### Work request
For each line below that contains the word "Plástica", make a copy.

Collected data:
* * * * *
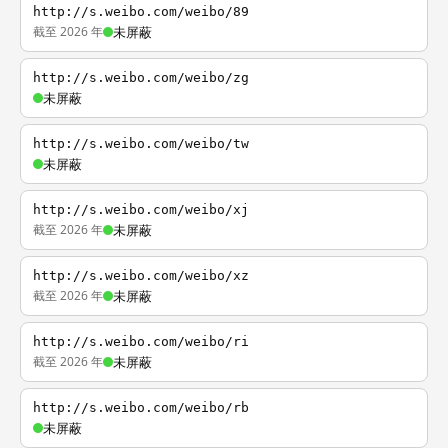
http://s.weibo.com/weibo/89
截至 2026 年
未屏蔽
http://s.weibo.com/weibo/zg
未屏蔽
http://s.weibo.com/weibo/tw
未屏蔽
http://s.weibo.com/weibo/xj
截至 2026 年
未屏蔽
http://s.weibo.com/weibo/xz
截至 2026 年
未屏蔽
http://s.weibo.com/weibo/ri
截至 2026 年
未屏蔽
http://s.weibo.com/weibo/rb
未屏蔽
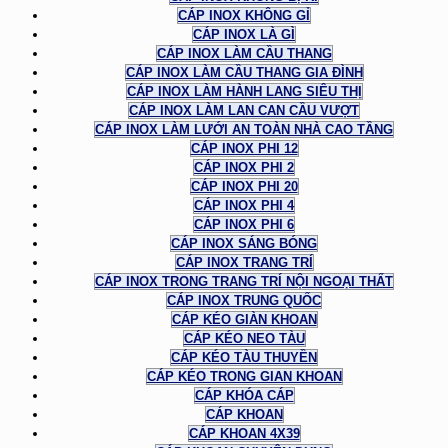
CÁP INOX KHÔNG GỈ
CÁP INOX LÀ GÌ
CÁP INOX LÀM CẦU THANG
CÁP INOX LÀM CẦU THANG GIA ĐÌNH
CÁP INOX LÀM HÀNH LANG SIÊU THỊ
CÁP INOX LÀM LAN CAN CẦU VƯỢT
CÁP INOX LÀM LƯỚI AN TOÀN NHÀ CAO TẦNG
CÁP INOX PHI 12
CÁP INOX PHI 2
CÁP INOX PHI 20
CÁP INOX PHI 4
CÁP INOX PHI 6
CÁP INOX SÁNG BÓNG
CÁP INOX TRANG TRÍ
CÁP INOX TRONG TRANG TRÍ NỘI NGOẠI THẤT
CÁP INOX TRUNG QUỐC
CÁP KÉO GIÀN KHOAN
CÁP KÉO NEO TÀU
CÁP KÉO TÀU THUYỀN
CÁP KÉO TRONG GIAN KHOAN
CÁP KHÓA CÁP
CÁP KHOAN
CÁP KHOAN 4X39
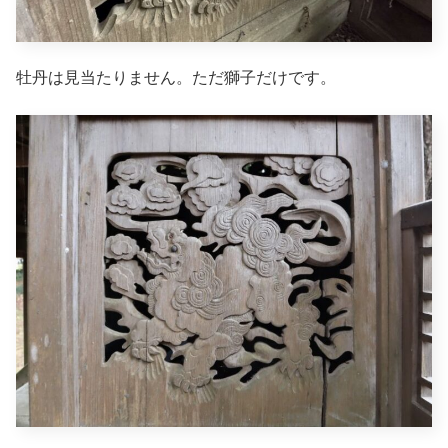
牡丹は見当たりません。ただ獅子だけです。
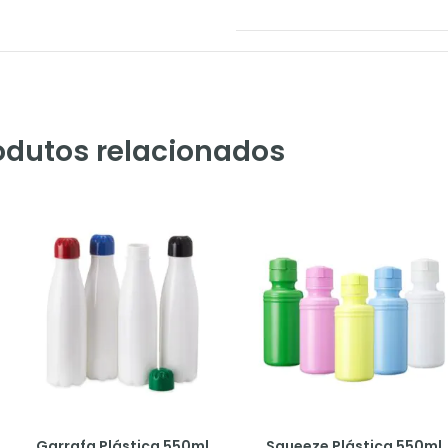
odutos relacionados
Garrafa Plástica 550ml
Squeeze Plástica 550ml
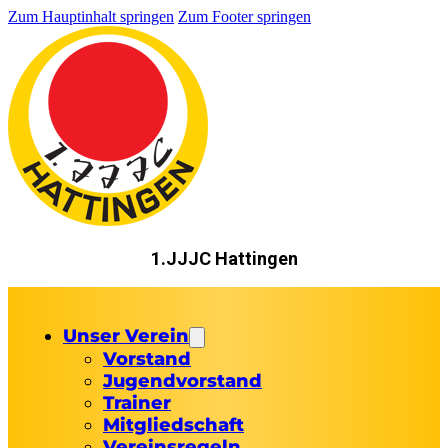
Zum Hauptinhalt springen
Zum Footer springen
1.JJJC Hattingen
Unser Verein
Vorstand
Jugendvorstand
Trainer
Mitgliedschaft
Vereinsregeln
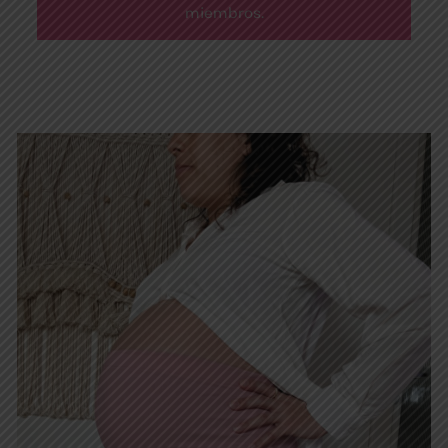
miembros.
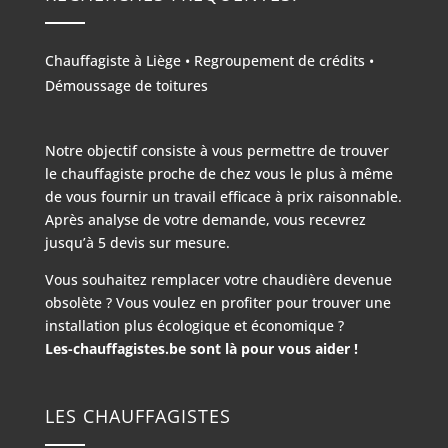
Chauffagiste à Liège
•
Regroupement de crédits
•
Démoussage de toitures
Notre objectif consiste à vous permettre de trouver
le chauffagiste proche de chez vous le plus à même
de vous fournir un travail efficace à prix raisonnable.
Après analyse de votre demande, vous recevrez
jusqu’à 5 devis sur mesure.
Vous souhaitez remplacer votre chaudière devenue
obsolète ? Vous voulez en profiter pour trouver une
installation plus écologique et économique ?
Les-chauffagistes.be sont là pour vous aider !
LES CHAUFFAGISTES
* * * * *
### Output of the task
Garrafa Plástica 550ml
Squeeze Plástica 550ml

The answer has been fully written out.